There is a complex legacy of funding multiple providers in the voluntary sector for services that respond to the many differing needs of children with disabilities (see Pinpoint listing). Recently a working group involving parents and carers as well as providers and council staff has begun a review of commissioning strategy to address the plethora of providers currently involved. It aims to report initially in July 2007 on a plan to take the County to 2015. The group's concerns include mapping not only provision but accurately mapping need in terms of numbers of children and families. This is also a concern of the NHS locally. The impact of eligibility criteria on equity and on BME communities is also seen as important. Shifting to a commissioning approach from a provider approach is a concern of the NHS, whereas the Council retains both functions.

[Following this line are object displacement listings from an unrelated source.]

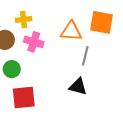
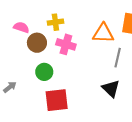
black triangle: (78, 87) -> (111, 89), turned 30

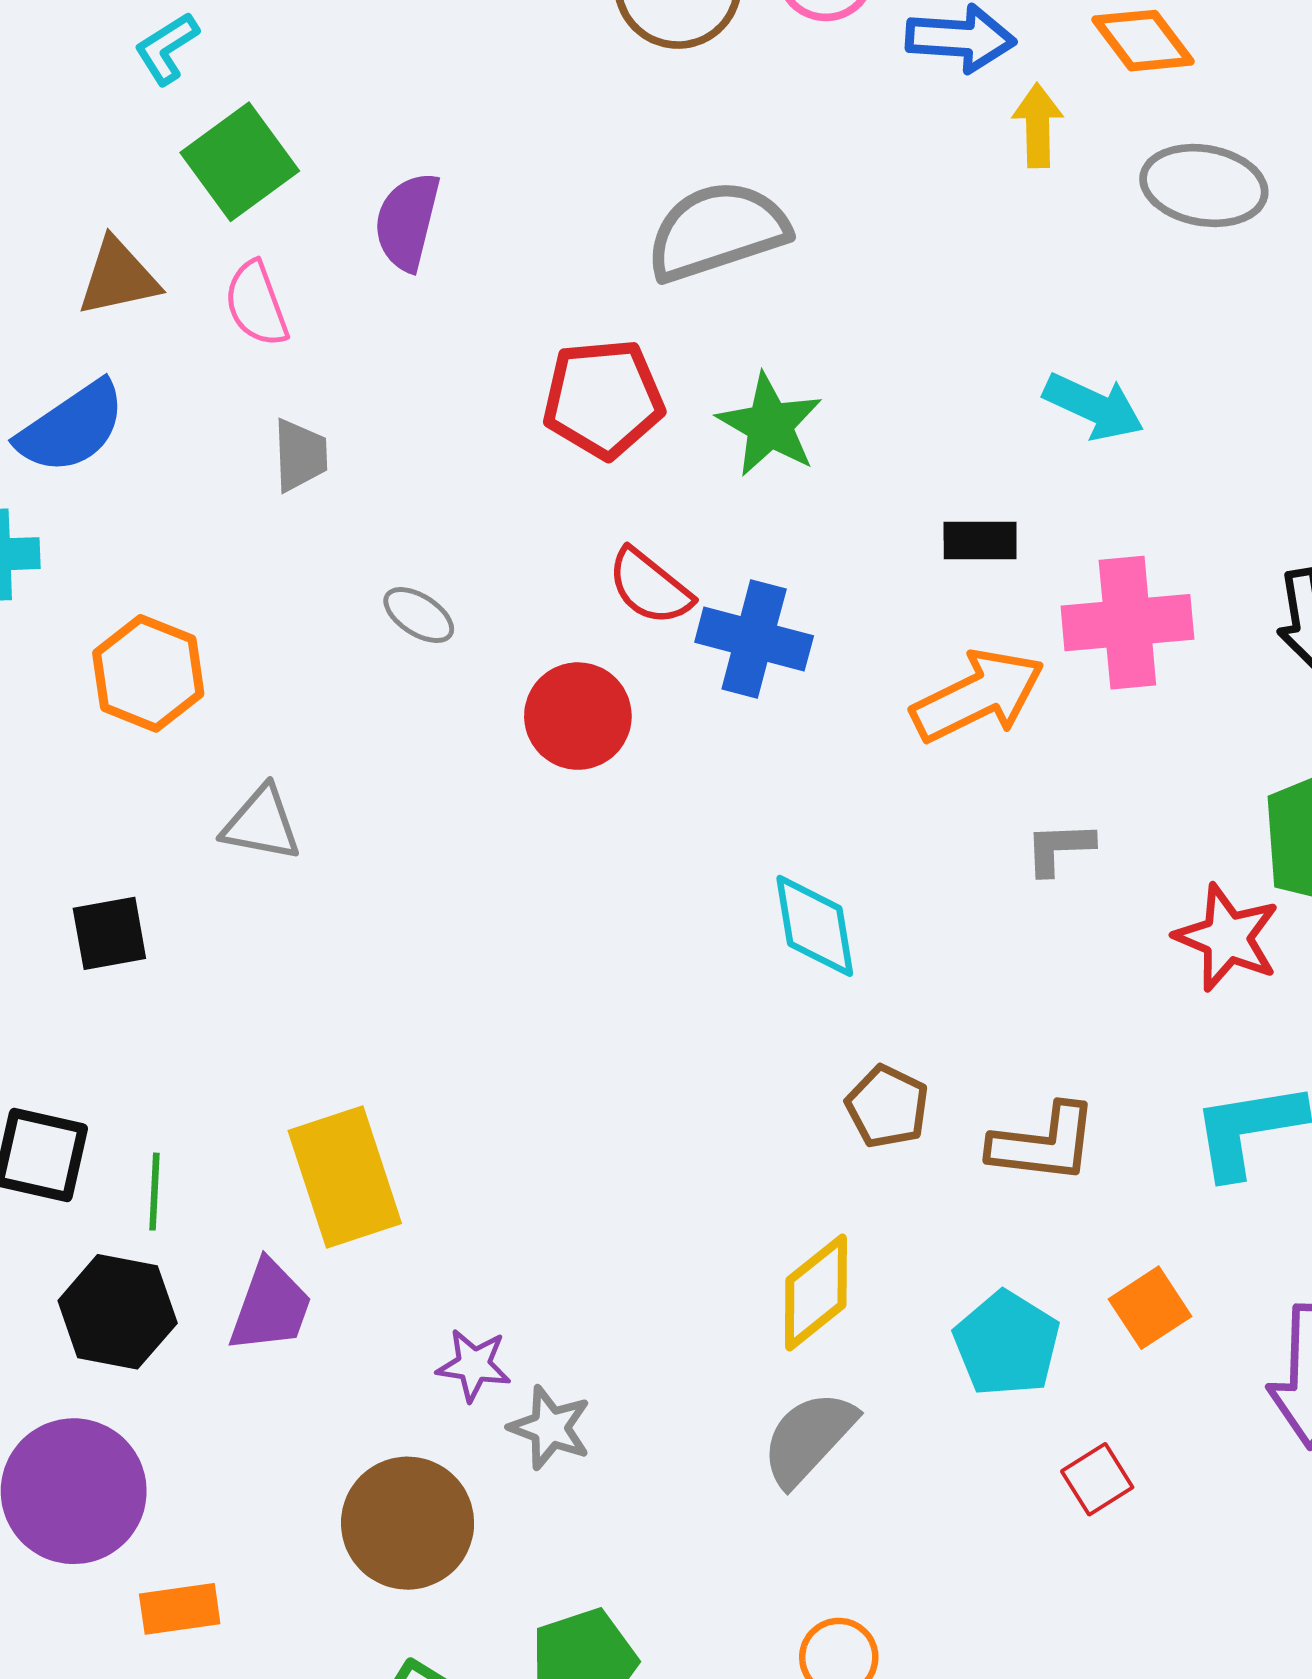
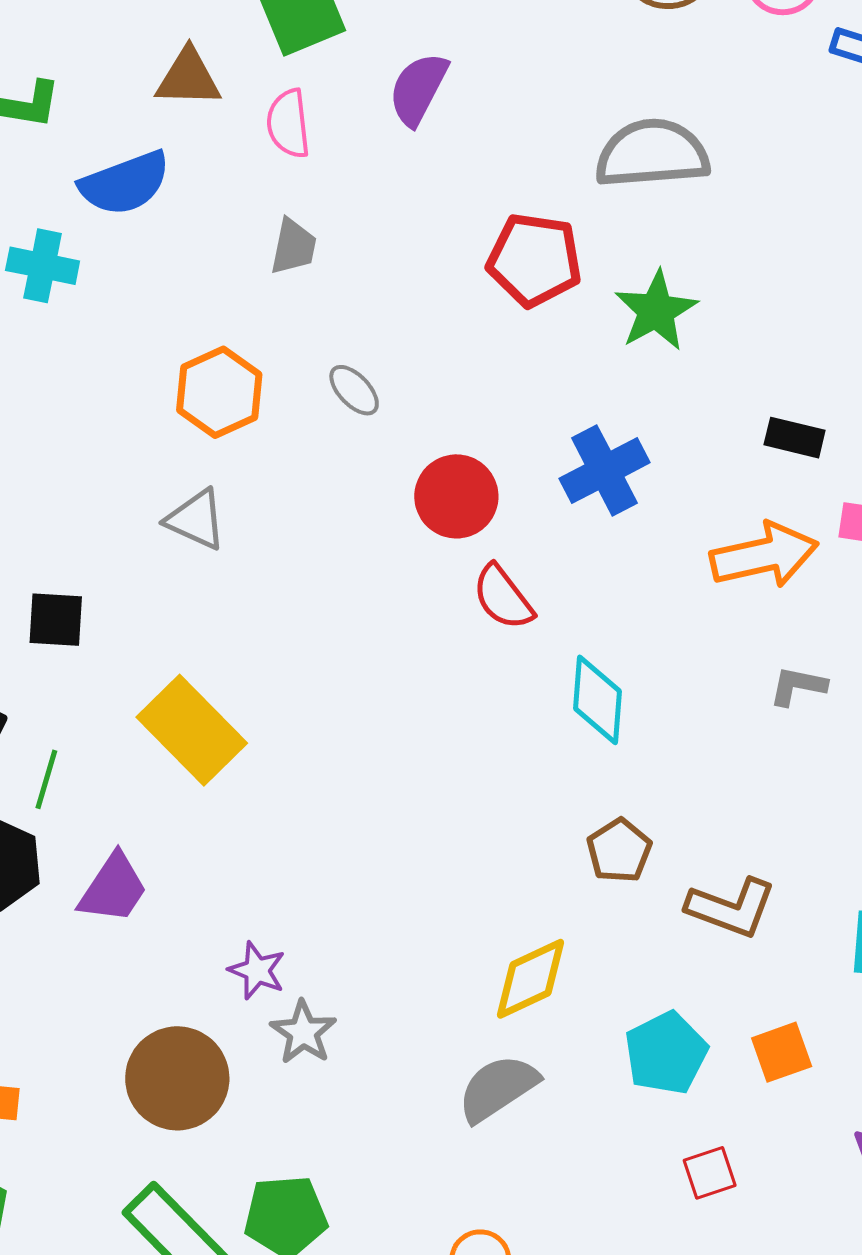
red semicircle: (650, 587) -> (503, 597), moved
blue cross: (754, 639) -> (605, 471), turned 34
orange hexagon: (148, 673) -> (219, 392), moved
black square: (109, 933) -> (56, 620), moved
yellow rectangle: (345, 1177) -> (192, 730), moved, turned -40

3 other scrutiny work in this area
In 2002 a Respite Care Commission in Lambeth found in relation to children that carers of children with disabilities were being left out of respite care facilities. In addition they were concerned more generally over:
o GPs as gatekeepers to respite care
o nomenclature - `carers breaks and services' is preferable to `respite care' to encourage access
o improving access and relevance to BME groups
o funding allocation process rather than overall amount of funds
o need for transparent system for applying for and being assessed/informed re applications for breaks/respite
o need more effort to communicate criteria clearly to carers
o training for staff in phone work with carers to ensure respect
o quality issues re agency staff where continuity for some and flexibility for others are missing especially in homecare
They found positive evidence of a voucher scheme for self purchase of respite
A LB Harrow review (2003) of carers services included children's respite although did not highlight these services especially in its findings. The report suggests more flexibility is required including outreach to families, as well as better communication with carers. (see http://www.harrow.gov.uk/ccm/cms-service/stream/asset/?asset_id=92715 )

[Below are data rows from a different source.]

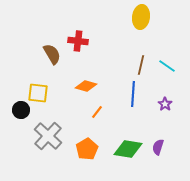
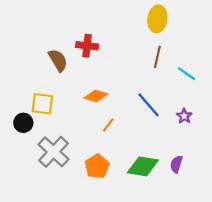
brown line: (141, 65) -> (157, 57), moved
blue line: (133, 94) -> (148, 105), turned -45

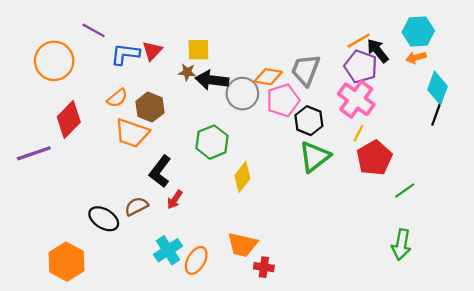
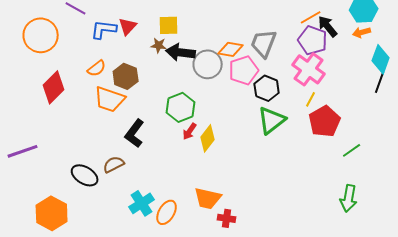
purple line: (34, 153) -> (23, 151), moved
red arrow: (175, 200) -> (190, 131), moved

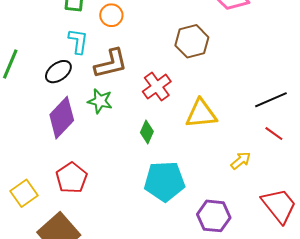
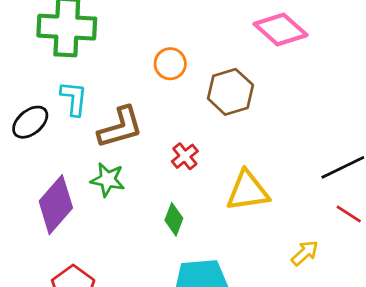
orange circle: (111, 15) -> (170, 64), moved
black ellipse: (58, 72) -> (30, 122), moved
red cross: (157, 87) -> (185, 156), size x0.7

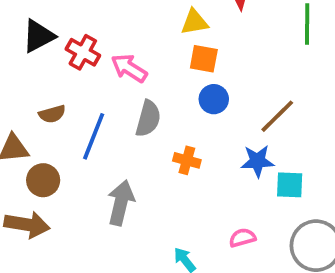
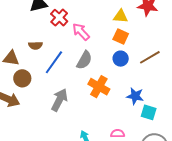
brown line: (277, 116) -> (150, 57), moved
orange cross: (187, 160) -> (99, 87), size x1.5

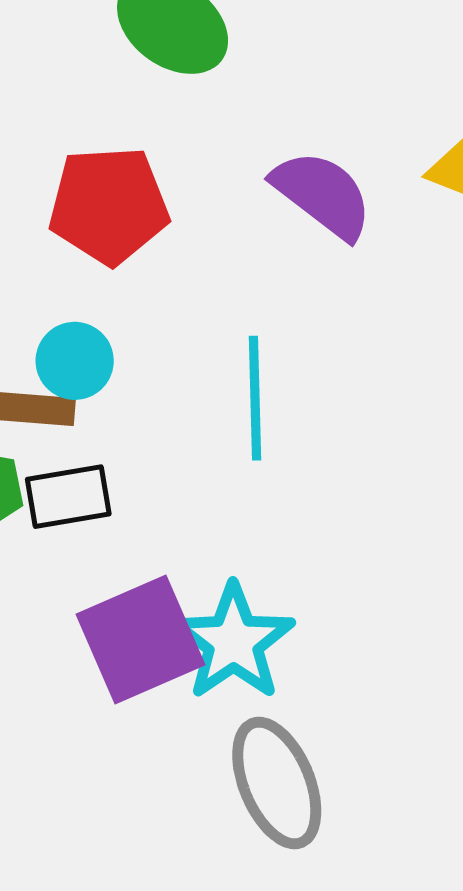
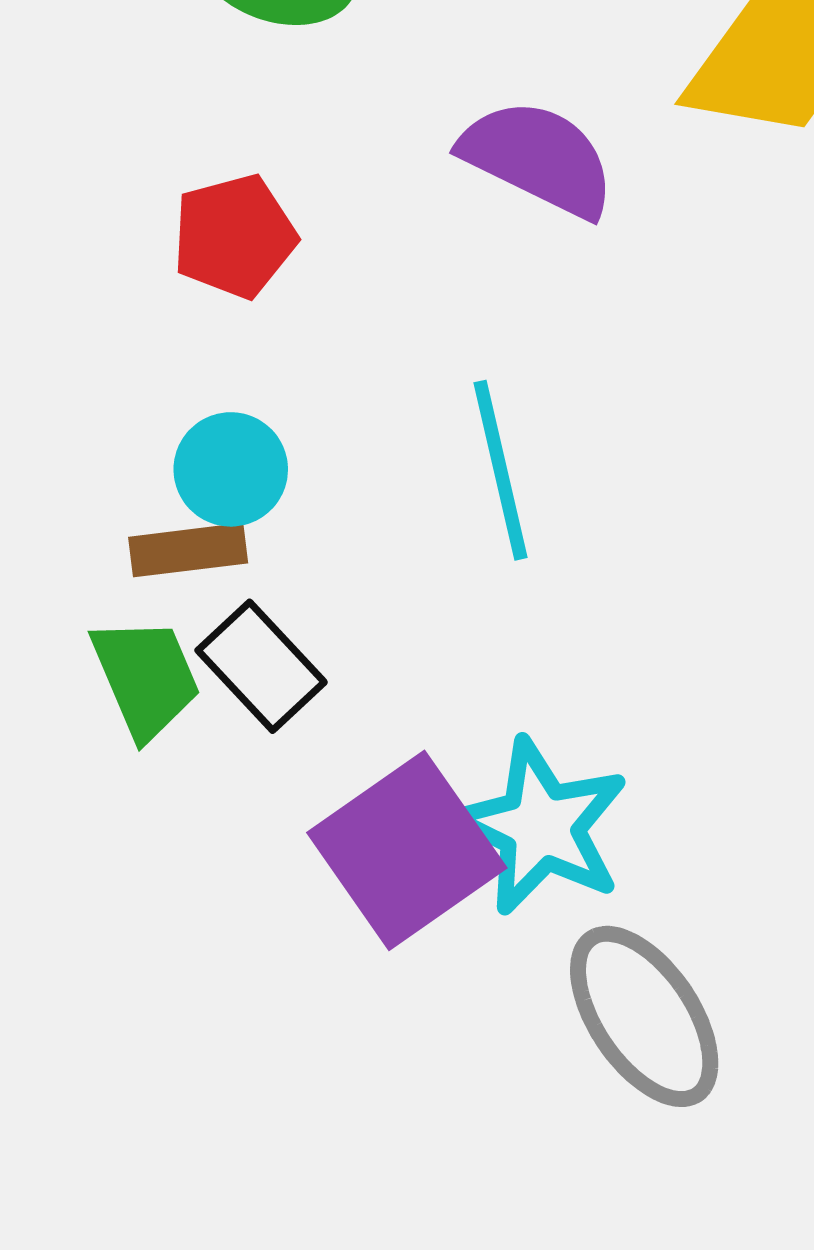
red pentagon: (109, 205) -> (234, 236), size x0.7
black rectangle: (68, 497) -> (261, 666), turned 68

Children's services formed part of the Norfolk County Council work on Death and Dying in 2005 (see http://www.norfolk.gov.uk/consumption/idcplg?IdcService=SS_GET_PAGE&ssDocName=NCC041137&ssSourceNodeId=&ssTargetNodeId=3539) . This recommended a joint lead across social services, children's services and the NHS and reviewing funding structures to enable more specialist services to be provided including for children. Overall in their discussions with the public on the review `children and young people'' was a top theme for more work in addressing palliative care. The review notes that more children and young people than adults receive complex palliative care at home and die at home. The report highlights a local good practice scheme funded across health and social care for a key worker for children 0-6 with complex health needs. It also highlights the lack of specialist consultant resources in health for children's palliative care in the county.
A health scrutiny report in Wakefield in March 2007 raised issues of close joint working and recommended that:
`the Trust and the Local Authority carry out an audit of current provision, together with intelligence from all statutory agencies and voluntary support groups on those families known to them but who currently do not receive a service, in order to estimate the shortfall between current provision and unmet need'
4 good practice benchmarks/issues
Audit Commission study (2003) suggested the following key principles for services for disabled children:
· Service planning, partnerships and reviews include mainstream services (leisure, housing, transport) as well as the three specialist services (education, health, social services).
· Services to individuals flow from an initial multi-agency assessment of individual and family needs, and are integrated in a way that makes sense to the family (for example through keyworking).
· Disabled children, young people and families are involved in assessment and planning at all levels.
· Service providers have clear arrangements in place to find out whether users are satisfied that their needs are being met, and with the quality of services they receive.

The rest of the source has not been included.